DGPT fails to provide ownership or executive information on its website.

DGPT has three known website domains:

  1. dgpt.club – registered with bogus information on August 27th, 2024
  2. ai.dgpt.club – DGPT app access
  3. dgpt.cloud – privately registered on July 7th, 2023 (already abandoned)

Of note is DGPT’s .CLUB website domain being registered through the Chinese registrar Alibaba (Singapore).

Additionally if we check the source-code of DGPT’s website support page, we learn it runs on the Meiqia platform:

Whoever is running DGPT very likely has ties to China.

DGPT has already attracted the attention of financial regulators. The Central Bank of Russia issued a DGPT pyramid fraud warning on October 1st, 2024.

As always, if an MLM company is not openly upfront about who is running or owns it, think long and hard about joining and/or handing over any money.

DGPT’s Products

DGPT has no retailable products or services.

Affiliates are only able to market DGPT affiliate membership itself.

DGPT’s Compensation Plan

DGPT affiliates invest tether (USDT). This is done on the promise of advertised returns:

  • RTX4090 – invest 100 USDT and receive 110 USDT over 10 days
  • L40S – invest 100 USDT and receive 160 USDT over 1 month
  • RTX6000 – invest 100 USDT and receive 230 USDT over 2 months
  • A5000 – invest 500 USDT and receive 1500 USDT over 3 months
  • A100 – invest 2000 USDT and receive 10,000 USDT over 5 months
  • H100 – invest 5000 USDT and receive 35,000 USDT over 7 months

DGPT also offers “accelerator” investment plans:

  • Primary Text Task – invest 50 USDT and receive 1.6 USDT a day
  • Accelerator 2 – invest 100 USDT and receive 3.4 USDT a day
  • Accelerator 3 – invest 200 USDT and receive 7 USDT a day

DGPT pays referral commissions on invested USDT down three levels of recruitment (unilevel):

  • level 1 (personally recruited affiliates) – 5% to 8%
  • level 2 – 3% to 6%
  • level 3 – 1% to 4%

The more an affiliate invests and convinces other to invest, the higher their referral commission rate.

Joining DGPT

DGPT affiliate membership is free.

Full participation in the attached income opportunity requires a minimum 50 USDT investment.

DGPT Conclusion

DGPT is yet another “click a button” app Ponzi scheme.

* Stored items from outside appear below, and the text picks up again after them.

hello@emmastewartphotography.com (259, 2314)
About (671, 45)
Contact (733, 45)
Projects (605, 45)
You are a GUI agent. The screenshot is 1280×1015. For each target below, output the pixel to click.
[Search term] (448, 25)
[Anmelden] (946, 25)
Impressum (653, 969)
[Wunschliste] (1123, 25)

DGPT’s Ponzi ruse is AI cloud computing.

DGPT encourages users to connect the arithmetic power of idle personal devices (e.g., mobile phones and computers) to the platform, converting them into rentable arithmetic resources.

This allows individual users to earn income by renting out idle arithmetic power, while enterprises can rent this arithmetic power to meet large-scale computing needs.

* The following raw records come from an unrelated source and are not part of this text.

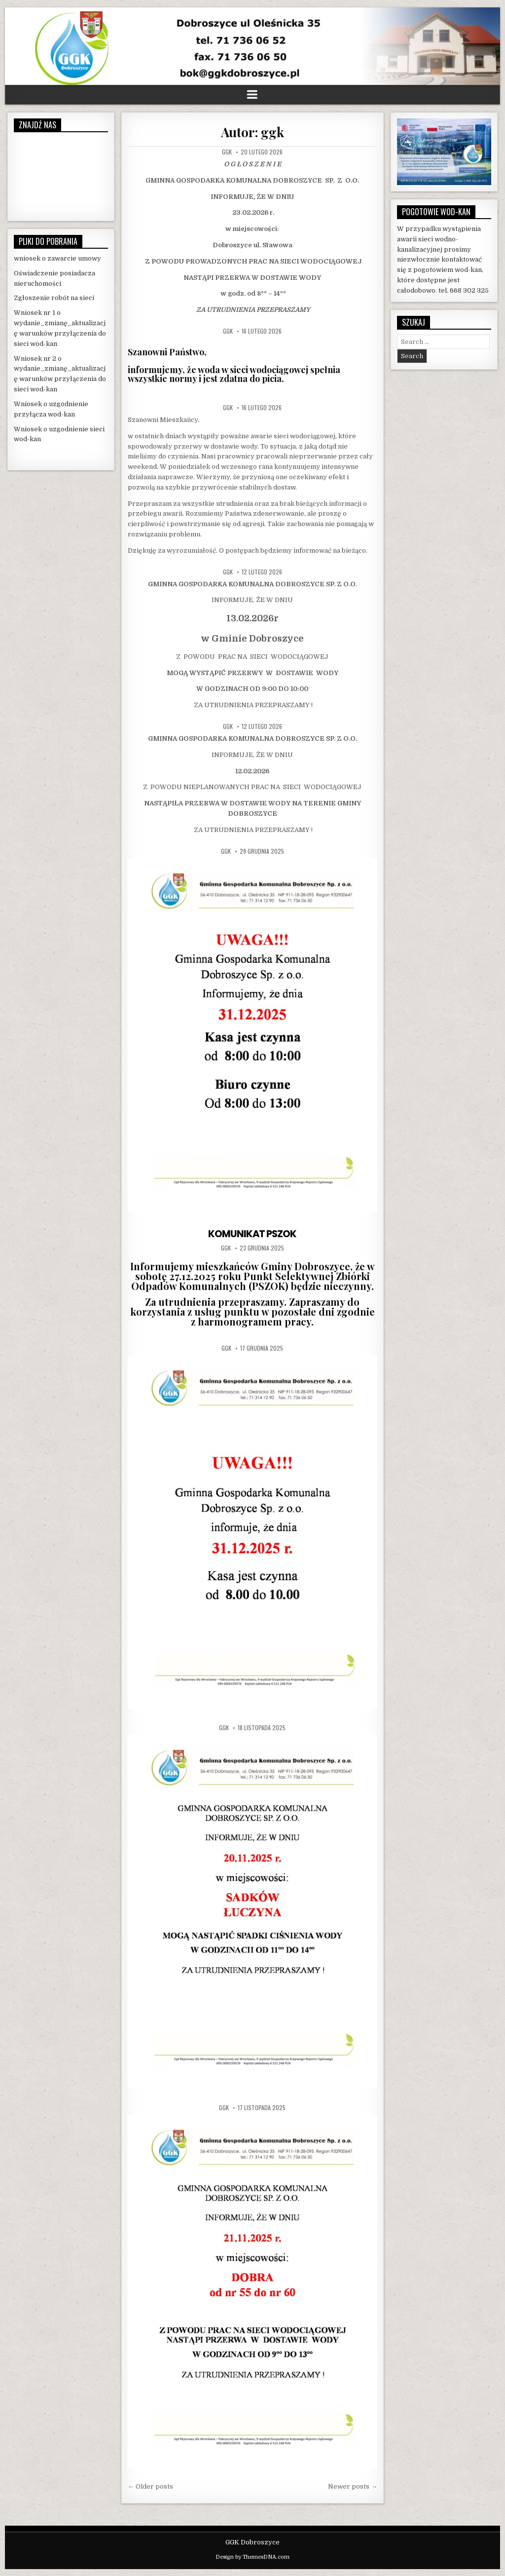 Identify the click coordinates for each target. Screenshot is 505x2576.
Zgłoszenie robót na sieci (54, 298)
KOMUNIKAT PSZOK (252, 1234)
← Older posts (150, 2486)
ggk (227, 152)
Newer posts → (352, 2486)
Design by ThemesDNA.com (252, 2556)
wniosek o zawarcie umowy (57, 258)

The assigned task in DGPT is clicking a button to help train AI. This sees DGPT affiliate investors log in daily to “click a button”.

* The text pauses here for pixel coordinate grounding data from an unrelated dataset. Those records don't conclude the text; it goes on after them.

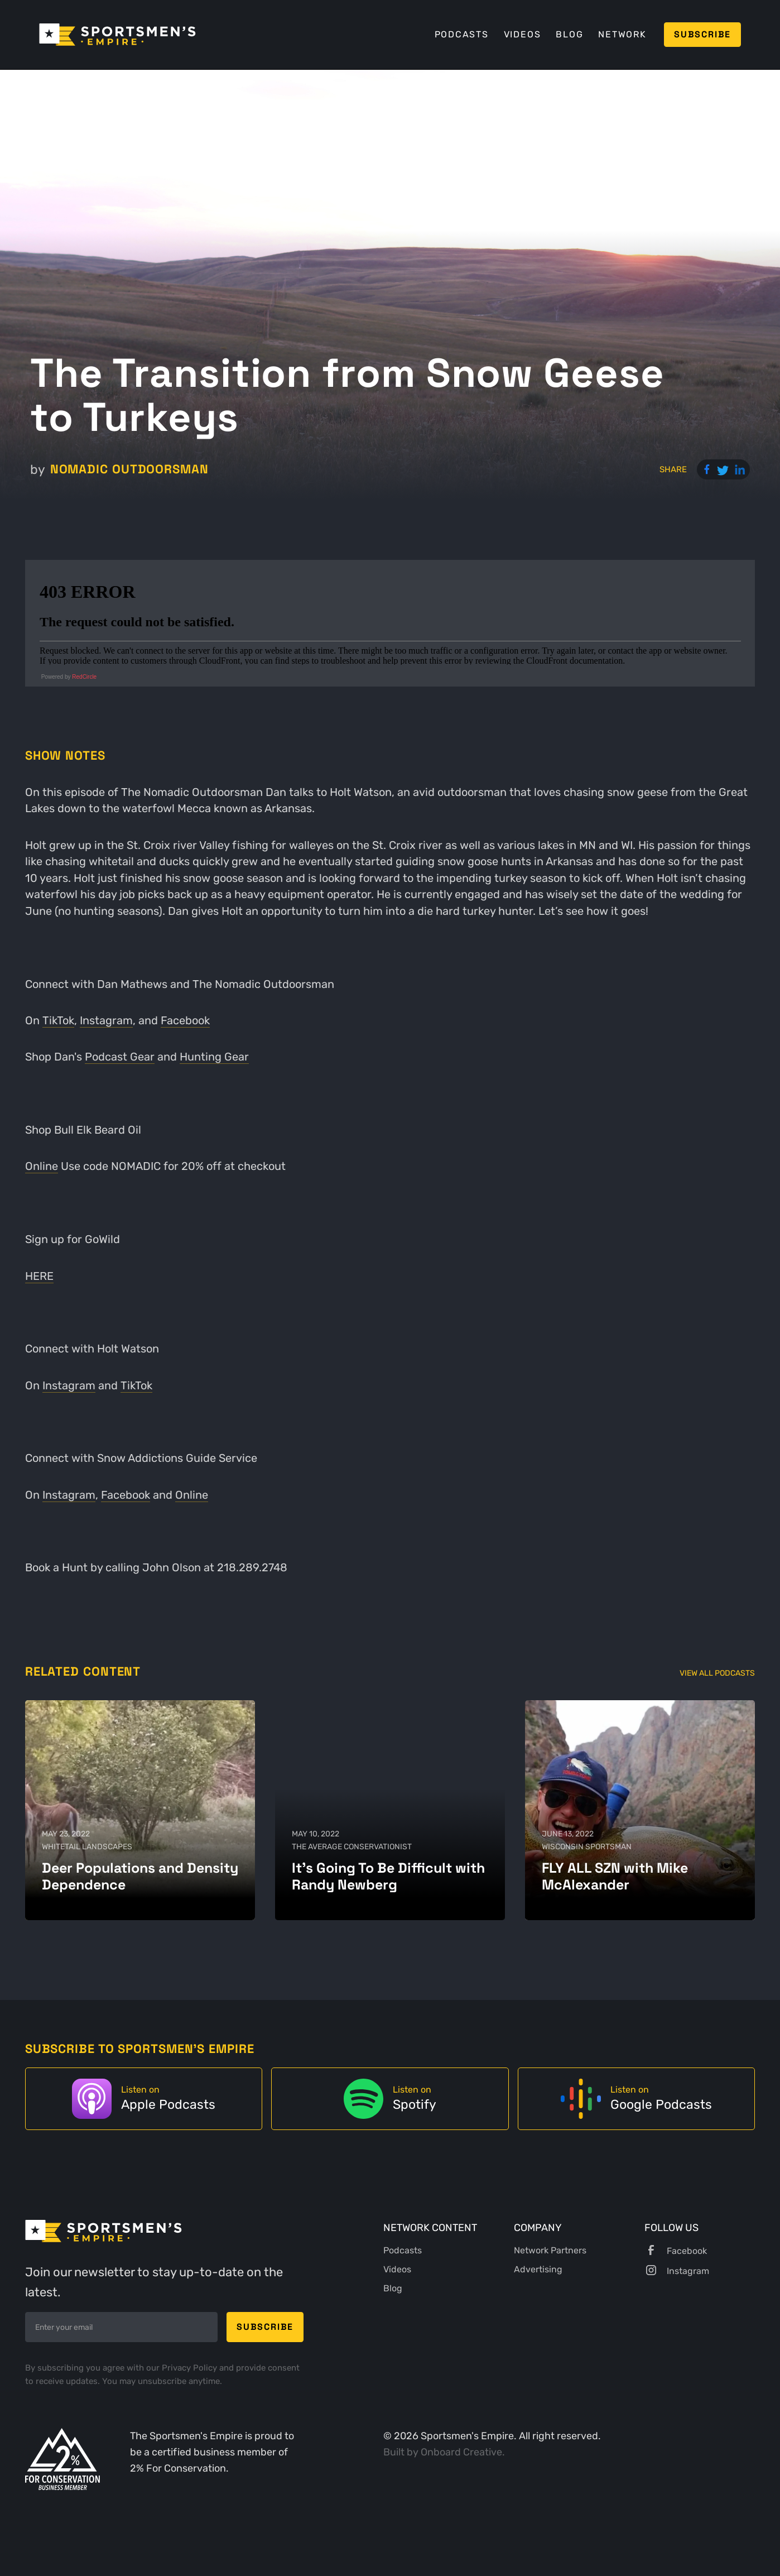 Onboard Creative (461, 2452)
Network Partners (550, 2250)
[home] (117, 34)
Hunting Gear (214, 1056)
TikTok (58, 1020)
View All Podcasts (717, 1673)
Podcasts (462, 34)
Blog (569, 34)
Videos (522, 34)
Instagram (106, 1020)
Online (41, 1166)
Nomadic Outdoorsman (129, 469)
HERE (39, 1276)
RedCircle (84, 677)
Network (622, 34)
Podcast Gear (120, 1056)
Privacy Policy (190, 2368)
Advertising (538, 2269)
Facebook (185, 1020)
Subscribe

The more a DGPT affiliate invests the more times a day they have to click the button. Clicking the button the required amount of times daily qualifies DGPT investors for daily returns.

If that makes no sense it’s because it doesn’t. Clicking a button inside DGPT’s app does nothing, there is no external revenue. All DGPT does is recycle newly invested funds to pay earlier investors.

Examples of recently collapsed “click a button” app Ponzis are Nykaa MallFresnillo PLC USDT and Lime Mall.

If you’re wondering what’s up with DGPT having two website domains, it appears the original .CLOUD domain Ponzi collapsed.

Tracking invested funds on the blockchain, Decripto claims DGPT’s original Ponzi took in around $10 million. Now the DGPT scammers are back on a second domain for another bite.

Since 2021 BehindMLM has documented hundreds of “click a button” app Ponzis. Most of them last a few weeks to a few months before collapsing

“Click a button” app Ponzis disappear by disabling both their websites and app. This tends to happen without notice, leaving the majority of investors with a loss (inevitable Ponzi math).

Organized crime interests from China operate scam factories behind “click a button” Ponzis from south-east Asian countries.

In September 2024, the US Department of Treasury sanctioned Cambodian politician Ly Yong Phat over ties to Chinese human trafficking scam factories.

Through various companies he owns, Phat is alleged to shelter Chinese scammers operating out of Cambodia.

Regardless of which country they operate from, the same group of Chinese scammers are believed to be behind the “click a button” app Ponzi plague.